[Bf-committers] VSE Strip-Wise Rendering

Leo Sutic leo.sutic at gmail.com
Wed Sep 29 09:59:51 CEST 2010


Hi Peter,

On 2010-09-28 20:39, Peter Schlaile wrote:
> Hi Leo,
> 
>> Looking at the code for the VSE it appears solid, but not very modular,
>> nor suitable for effects that need access to more than the current
>> frame. Since the tools I have fall into that category ? the anti-shake,
>> for example, needs to compute the optical flow for each pair of frames ?
>> it is currently near-impossible to port them over in a way that would
>> give a good user experience or remain modular enough to be maintainable.
> 
> Problem is: the idea behind the VSE is, that it should try to do most / 
> all things in realtime.
> 
> That doesn't alter the fact, that we need optical flow, so my idea was:
> add a optical flow builder, similar to the proxy builder in 2.49 and link 
> the generated optical flow files to the strips.
> 
> That makes it possible to:
> 
> a) use optical flow files generated by other software (like icarus
>     tracker)
> b) use optical flow information from scene files or even Open EXR-files
>     (I'd think, the vector pass together with the Z-pass could be used for
>     that)
> c) let the optical flow information be calculated in the background,
>     when none is available and reuse it later for realtime display.
> 

I view optical flow much like an alpha channel - it is something that
goes with the image data. Certainly we could use flow data from external
sources, but more about this below.

>>    for each frame:
>>        for each strip:
>>            render
>>        composite
>>
>> gets turned into:
>>
>>    for each strip:
>>        for each frame:
>>            render
>>    composite
> 
> I don't really know, how you want to do that in realtime. But maybe I got 
> you wrong.

Reading your comments, yes, I think I must have failed to explain what I
was trying to. Of course, we will only ever render those frames that are
absolutely necessary to produce the requested output frames. We will
also cache intermediate and final results.

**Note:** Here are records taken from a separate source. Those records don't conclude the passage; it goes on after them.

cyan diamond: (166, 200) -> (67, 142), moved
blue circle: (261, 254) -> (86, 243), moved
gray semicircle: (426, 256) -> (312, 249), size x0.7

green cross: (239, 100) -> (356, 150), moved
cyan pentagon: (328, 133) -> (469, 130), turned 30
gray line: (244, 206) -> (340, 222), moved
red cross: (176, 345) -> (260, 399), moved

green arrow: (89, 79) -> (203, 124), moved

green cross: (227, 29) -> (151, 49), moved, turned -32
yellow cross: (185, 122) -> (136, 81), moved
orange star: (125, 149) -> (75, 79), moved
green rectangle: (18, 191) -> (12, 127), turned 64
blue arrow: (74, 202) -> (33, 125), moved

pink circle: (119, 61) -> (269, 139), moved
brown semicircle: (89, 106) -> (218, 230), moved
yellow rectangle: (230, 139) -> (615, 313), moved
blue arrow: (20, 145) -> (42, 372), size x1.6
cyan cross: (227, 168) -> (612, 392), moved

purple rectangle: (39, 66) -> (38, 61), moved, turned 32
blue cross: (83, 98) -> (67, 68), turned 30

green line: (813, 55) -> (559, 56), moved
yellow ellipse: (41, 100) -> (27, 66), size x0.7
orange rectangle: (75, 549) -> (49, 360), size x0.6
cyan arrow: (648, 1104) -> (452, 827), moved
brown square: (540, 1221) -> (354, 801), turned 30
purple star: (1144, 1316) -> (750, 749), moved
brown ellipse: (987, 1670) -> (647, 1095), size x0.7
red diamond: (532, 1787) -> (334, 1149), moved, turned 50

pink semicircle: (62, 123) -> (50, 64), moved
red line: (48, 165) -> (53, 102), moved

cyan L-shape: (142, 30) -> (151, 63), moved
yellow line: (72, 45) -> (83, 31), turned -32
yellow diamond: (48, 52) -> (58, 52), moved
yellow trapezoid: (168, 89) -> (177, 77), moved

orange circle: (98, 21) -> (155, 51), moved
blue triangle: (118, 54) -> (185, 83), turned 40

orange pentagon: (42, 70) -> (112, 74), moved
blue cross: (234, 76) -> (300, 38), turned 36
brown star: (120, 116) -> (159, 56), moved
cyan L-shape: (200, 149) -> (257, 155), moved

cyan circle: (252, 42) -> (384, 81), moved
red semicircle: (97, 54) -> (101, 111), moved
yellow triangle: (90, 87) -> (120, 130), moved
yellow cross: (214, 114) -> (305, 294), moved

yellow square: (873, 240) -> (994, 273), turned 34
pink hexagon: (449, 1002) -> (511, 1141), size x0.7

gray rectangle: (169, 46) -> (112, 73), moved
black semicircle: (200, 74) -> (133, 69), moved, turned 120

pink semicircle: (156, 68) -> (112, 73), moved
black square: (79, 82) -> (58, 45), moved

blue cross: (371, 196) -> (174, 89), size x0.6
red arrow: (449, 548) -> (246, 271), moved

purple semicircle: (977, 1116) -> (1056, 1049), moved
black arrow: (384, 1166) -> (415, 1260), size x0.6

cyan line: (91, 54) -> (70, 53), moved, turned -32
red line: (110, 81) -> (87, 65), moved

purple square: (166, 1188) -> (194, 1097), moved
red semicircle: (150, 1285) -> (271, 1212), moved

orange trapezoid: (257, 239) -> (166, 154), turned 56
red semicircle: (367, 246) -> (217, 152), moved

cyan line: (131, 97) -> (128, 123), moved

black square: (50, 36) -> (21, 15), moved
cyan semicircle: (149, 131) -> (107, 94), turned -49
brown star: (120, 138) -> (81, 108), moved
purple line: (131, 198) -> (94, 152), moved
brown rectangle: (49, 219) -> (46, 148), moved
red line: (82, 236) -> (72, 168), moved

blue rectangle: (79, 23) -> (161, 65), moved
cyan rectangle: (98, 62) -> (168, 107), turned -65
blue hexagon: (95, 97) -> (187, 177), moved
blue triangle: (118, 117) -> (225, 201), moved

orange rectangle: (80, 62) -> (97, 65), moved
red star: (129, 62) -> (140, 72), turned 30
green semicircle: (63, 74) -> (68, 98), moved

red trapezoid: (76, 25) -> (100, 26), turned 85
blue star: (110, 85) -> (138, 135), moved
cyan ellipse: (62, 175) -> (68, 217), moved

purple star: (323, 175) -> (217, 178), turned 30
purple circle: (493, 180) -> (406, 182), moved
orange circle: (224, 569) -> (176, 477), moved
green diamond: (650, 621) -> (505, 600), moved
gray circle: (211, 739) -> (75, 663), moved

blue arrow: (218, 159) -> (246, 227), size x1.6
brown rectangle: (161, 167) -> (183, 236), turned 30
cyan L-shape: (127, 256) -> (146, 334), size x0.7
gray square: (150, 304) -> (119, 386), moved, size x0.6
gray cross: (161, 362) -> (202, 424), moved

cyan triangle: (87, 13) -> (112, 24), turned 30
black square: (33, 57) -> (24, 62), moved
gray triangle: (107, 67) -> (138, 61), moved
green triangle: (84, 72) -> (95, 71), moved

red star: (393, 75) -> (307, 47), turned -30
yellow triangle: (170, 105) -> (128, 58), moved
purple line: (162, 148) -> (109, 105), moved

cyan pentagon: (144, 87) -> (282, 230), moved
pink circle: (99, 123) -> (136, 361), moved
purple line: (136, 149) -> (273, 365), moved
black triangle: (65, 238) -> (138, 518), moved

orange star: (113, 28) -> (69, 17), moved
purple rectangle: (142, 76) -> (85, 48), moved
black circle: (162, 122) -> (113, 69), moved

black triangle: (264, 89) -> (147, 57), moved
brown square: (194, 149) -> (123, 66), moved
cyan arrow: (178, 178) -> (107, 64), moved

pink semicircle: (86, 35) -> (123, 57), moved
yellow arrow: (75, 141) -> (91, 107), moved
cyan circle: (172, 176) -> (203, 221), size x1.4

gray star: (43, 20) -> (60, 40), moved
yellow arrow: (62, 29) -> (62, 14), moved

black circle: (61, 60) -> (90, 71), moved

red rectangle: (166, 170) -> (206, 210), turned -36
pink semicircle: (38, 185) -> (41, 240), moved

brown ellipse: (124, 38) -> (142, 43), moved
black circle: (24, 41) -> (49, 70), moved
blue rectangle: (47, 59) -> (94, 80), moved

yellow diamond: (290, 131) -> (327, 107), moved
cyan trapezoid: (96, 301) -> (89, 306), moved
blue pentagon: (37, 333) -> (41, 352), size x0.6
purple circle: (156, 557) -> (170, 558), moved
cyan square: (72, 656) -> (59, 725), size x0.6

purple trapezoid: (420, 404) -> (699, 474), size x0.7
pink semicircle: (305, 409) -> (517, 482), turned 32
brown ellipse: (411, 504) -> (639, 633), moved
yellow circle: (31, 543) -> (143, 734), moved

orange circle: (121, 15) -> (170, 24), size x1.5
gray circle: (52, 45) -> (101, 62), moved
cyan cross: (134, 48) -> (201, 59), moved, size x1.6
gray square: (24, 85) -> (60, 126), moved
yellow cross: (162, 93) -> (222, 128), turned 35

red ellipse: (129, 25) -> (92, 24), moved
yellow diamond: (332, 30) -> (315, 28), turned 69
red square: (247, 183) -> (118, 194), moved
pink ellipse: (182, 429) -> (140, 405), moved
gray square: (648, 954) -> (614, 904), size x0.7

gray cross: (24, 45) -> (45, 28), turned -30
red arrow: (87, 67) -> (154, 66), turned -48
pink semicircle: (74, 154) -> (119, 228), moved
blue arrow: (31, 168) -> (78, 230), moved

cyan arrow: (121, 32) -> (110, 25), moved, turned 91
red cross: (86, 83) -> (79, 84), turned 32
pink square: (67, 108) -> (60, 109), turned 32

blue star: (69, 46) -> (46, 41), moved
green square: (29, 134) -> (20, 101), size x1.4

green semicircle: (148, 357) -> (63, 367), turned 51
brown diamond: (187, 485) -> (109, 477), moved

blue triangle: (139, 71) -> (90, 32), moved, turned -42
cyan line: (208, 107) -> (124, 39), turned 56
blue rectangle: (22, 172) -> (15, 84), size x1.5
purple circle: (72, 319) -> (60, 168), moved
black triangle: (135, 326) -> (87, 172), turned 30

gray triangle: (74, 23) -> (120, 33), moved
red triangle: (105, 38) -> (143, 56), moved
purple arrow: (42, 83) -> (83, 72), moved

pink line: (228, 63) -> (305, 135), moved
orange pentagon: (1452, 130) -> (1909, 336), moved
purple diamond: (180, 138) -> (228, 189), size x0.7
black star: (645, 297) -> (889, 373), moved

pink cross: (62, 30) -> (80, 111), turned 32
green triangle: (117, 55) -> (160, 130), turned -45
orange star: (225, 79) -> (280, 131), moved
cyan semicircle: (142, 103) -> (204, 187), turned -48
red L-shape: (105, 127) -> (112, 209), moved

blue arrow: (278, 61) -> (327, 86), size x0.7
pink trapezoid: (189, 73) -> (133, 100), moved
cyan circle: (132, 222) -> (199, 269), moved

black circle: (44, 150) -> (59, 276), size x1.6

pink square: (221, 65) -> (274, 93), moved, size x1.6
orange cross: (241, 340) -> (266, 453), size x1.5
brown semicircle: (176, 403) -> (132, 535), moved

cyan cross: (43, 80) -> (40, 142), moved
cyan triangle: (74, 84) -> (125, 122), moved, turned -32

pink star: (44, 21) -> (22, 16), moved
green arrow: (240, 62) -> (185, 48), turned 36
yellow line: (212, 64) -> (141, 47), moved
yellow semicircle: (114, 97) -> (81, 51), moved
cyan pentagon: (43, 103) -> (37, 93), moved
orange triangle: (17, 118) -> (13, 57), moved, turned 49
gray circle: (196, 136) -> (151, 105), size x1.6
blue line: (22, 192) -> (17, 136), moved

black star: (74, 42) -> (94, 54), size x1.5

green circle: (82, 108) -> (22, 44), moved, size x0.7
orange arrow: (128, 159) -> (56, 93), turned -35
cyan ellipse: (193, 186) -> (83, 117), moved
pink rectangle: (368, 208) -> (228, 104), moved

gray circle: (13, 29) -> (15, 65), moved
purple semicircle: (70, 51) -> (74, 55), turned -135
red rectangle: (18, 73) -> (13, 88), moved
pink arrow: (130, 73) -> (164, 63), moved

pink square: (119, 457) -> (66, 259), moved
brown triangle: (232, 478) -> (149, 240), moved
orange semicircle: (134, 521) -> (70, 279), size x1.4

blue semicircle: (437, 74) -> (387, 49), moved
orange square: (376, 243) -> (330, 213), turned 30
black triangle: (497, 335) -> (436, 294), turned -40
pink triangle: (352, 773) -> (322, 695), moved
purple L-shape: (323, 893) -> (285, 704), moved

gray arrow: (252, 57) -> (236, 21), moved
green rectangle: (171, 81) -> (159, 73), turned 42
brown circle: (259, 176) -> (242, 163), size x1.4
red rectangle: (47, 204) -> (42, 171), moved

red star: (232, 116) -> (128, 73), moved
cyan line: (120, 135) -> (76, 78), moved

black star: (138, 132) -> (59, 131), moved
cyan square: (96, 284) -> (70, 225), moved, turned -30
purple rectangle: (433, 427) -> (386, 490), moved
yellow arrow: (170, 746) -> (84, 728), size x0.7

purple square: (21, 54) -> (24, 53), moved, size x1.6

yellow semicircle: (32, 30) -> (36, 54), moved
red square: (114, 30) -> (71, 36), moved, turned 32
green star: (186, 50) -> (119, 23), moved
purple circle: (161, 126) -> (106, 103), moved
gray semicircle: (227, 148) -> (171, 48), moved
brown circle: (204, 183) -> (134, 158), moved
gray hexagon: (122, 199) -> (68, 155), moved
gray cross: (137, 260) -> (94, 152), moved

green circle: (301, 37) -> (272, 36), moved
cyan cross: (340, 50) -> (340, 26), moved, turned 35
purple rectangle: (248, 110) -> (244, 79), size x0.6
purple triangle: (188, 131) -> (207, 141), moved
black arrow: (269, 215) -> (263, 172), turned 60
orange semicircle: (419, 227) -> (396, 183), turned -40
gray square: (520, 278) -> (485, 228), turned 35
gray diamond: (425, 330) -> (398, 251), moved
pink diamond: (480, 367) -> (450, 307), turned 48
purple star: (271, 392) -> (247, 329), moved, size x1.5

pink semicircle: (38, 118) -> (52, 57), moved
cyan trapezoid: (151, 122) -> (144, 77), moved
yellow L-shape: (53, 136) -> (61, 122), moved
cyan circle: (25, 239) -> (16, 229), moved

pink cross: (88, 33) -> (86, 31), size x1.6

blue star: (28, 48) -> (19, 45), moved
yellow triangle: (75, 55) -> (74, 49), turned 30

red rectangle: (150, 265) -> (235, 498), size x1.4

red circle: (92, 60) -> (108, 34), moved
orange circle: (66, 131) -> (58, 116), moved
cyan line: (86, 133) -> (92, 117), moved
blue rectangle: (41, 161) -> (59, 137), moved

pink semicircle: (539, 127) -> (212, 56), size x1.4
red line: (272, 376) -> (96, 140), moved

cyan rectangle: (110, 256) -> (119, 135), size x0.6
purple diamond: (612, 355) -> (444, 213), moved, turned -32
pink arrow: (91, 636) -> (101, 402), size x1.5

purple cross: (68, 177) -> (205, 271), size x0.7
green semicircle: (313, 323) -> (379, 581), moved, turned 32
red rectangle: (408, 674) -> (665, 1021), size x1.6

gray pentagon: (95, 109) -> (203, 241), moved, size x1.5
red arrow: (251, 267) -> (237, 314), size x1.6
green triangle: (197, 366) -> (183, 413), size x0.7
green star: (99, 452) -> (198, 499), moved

> If you want to display one arbitrary frame in the middle of a Sequencer 
> Editing, what exactly does your code actually do?

Short answer: Ignoring caching for the sake of argument, we render that
frame and its dependent frames. Nothing more.

Let me illustrate the difference. Suppose we have two strips, A and B,
both being movie clips (a.avi and b.avi, for example), that are
composited to produce the final output.

Case 1: Render a single frame, say frame 10.

Here both methods work the same. We render:

 1. A 10
 2. B 10
 3. Final output frame from A 10 and B 10

Case 2: Render multiple frames, say frames 10-20.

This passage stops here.